In article <000e01be0438$8d39fce0$[EMAIL PROTECTED]>,
"Jeff Schmidt" <[EMAIL PROTECTED]> writes:
> Hi:
> Kernel 2.1.126:
> In <net/tcp.h> :: tcp_select_initial_window() I see the following:
> /* NOTE: offering an initial window larger than 32767
> * will break some buggy TCP stacks. We try to be nice.
> * If we are not window scaling, then this truncates
> * our initial window offering to 32k. There should also
> * be a sysctl option to stop being nice.
> */
> However, I can't seem to find the sysctl to "stop being nice." What is the
> procedure to allow a large (scaled) initial window?
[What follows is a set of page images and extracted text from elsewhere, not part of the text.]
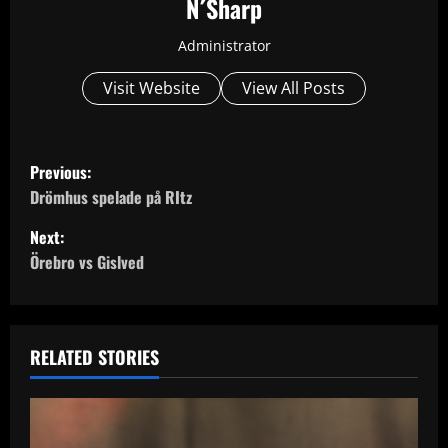
N´Sharp
Administrator
Visit Website
View All Posts
P
Previous:
o
Drömhus spelade på RItz
Next:
s
Örebro vs Gislved
t
n
RELATED STORIES
a
v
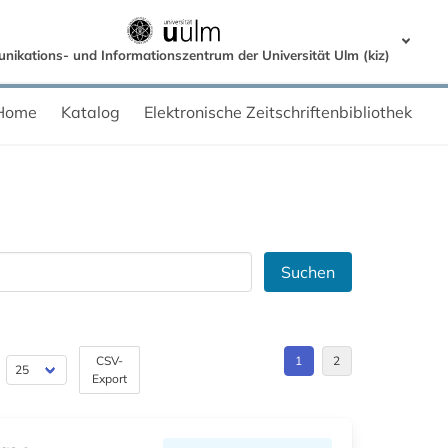
ikations- und Informationszentrum der Universität Ulm (kiz)
Home
Katalog
Elektronische Zeitschriftenbibliothek
Suchen
CSV-
1
2
Export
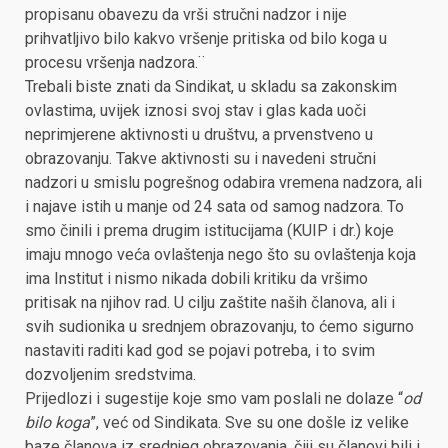
propisanu obavezu da vrši stručni nadzor i nije
prihvatljivo bilo kakvo vršenje pritiska od bilo koga u
procesu vršenja nadzora.¨
Trebali biste znati da Sindikat, u skladu sa zakonskim
ovlastima, uvijek iznosi svoj stav i glas kada uoči
neprimjerene aktivnosti u društvu, a prvenstveno u
obrazovanju. Takve aktivnosti su i navedeni stručni
nadzori u smislu pogrešnog odabira vremena nadzora, ali
i najave istih u manje od 24 sata od samog nadzora. To
smo činili i prema drugim istitucijama (KUIP i dr.) koje
imaju mnogo veća ovlaštenja nego što su ovlaštenja koja
ima Institut i nismo nikada dobili kritiku da vršimo
pritisak na njihov rad. U cilju zaštite naših članova, ali i
svih sudionika u srednjem obrazovanju, to ćemo sigurno
nastaviti raditi kad god se pojavi potreba, i to svim
dozvoljenim sredstvima.
Prijedlozi i sugestije koje smo vam poslali ne dolaze “
od
bilo koga
”, već od Sindikata. Sve su one došle iz velike
baze članova iz srednjeg obrazovanja, čiji su članovi bili i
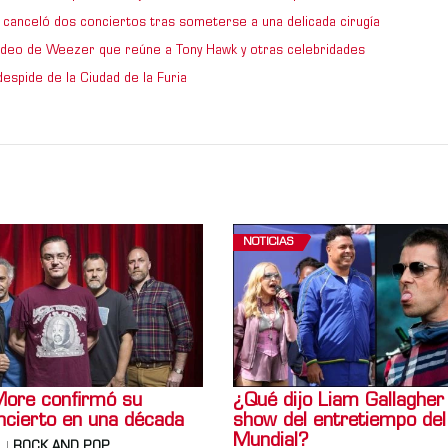
 canceló dos conciertos tras someterse a una delicada cirugía
video de Weezer que reúne a Tony Hawk y otras celebridades
espide de la Ciudad de la Furia
NOTICIAS
More confirmó su
¿Qué dijo Liam Gallagher
ncierto en una década
show del entretiempo del
Mundial?
ROCK AND POP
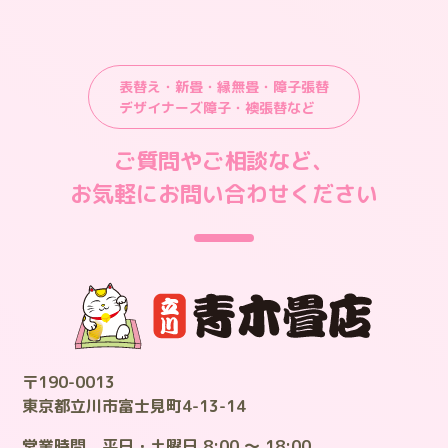
表替え・新畳・縁無畳・障子張替
デザイナーズ障子・襖張替など
ご質問やご相談など、
お気軽にお問い合わせください
〒190-0013
東京都立川市富士見町4-13-14
営業時間 平日・土曜日 8:00 ～ 18:00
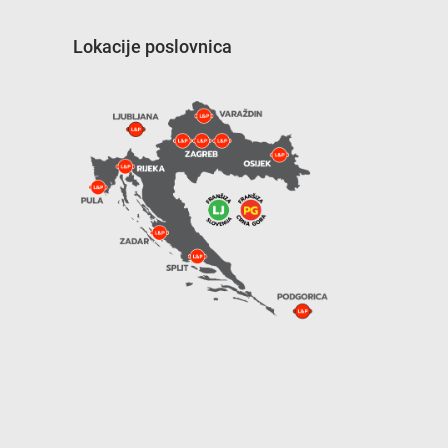
Lokacije poslovnica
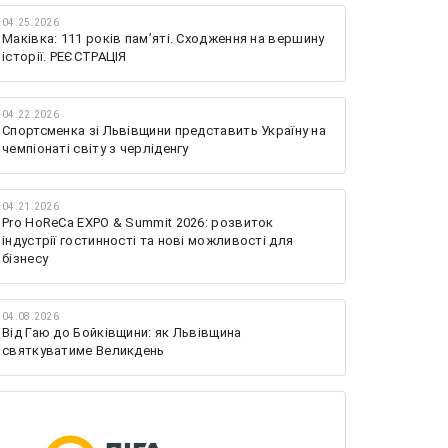
04.25.2026
Маківка: 111 років пам’яті. Сходження на вершину
історії. РЕЄСТРАЦІЯ
04.22.2026
Спортсменка зі Львівщини представить Україну на
чемпіонаті світу з черліденгу
04.21.2026
Pro HoReCa EXPO & Summit 2026: розвиток
індустрії гостинності та нові можливості для
бізнесу
04.08.2026
Від Гаю до Бойківщини: як Львівщина
святкуватиме Великдень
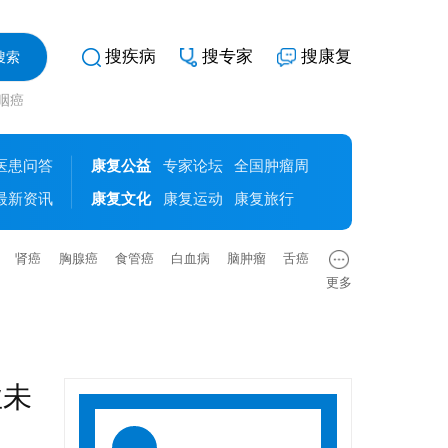
搜疾病
搜专家
搜康复
鼻咽癌
医患问答
康复公益
专家论坛
全国肿瘤周
最新资讯
康复文化
康复运动
康复旅行
肾癌
胸腺癌
食管癌
白血病
脑肿瘤
舌癌
更多
业未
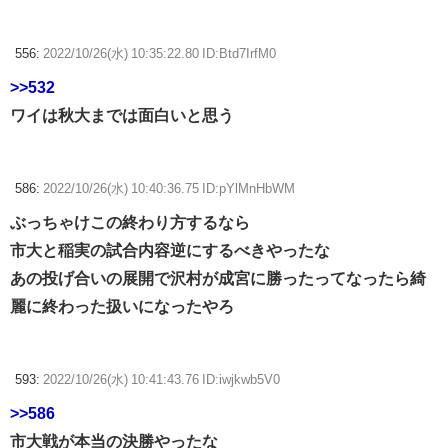
556:
2022/10/26(水) 10:35:22.80 ID:Btd7IrfM0
>>532
ワイは秋大までは面白いと思う
586:
2022/10/26(水) 10:40:36.75 ID:pYlMnHbWM
ぶっちゃけこの終わり方するなら
市大と稲実の試合内容逆にするべきやったな
あの投げ合いの展開で沢村が成宮に勝ったってなったら綺
麗に終わった扱いになったやろ
593:
2022/10/26(水) 10:41:43.76 ID:iwjkwb5V0
>>586
市大戦が本当の決勝やったな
I don't know the stack
> code too well, but it looks like there's more to it than just adjusting the
> few lines following the above comment.
The comment only applies to the unscaled window part. 32k limits you
assuming scale max scale 14 to a maximum effective window of 512MB - that
should be enough for most uses.
Here the relevant part from the upcomming network manpage rewrite (from tcp.4):
To use the window scaling option effectively the
default send and receive buffers have to be increased.
This can be either done globally using the
net.core.wmen_default and net.core.rmem_default sysctls,
or on a per socket basis using the SO_SNDBUF and SO_RCVBUF
socket options. The maximum size that can be set per
socket is limited by the global net.core.rmem_max and
net.core.wmem_max sysctls.
So just increase the receive socket buffer and everything will be fine.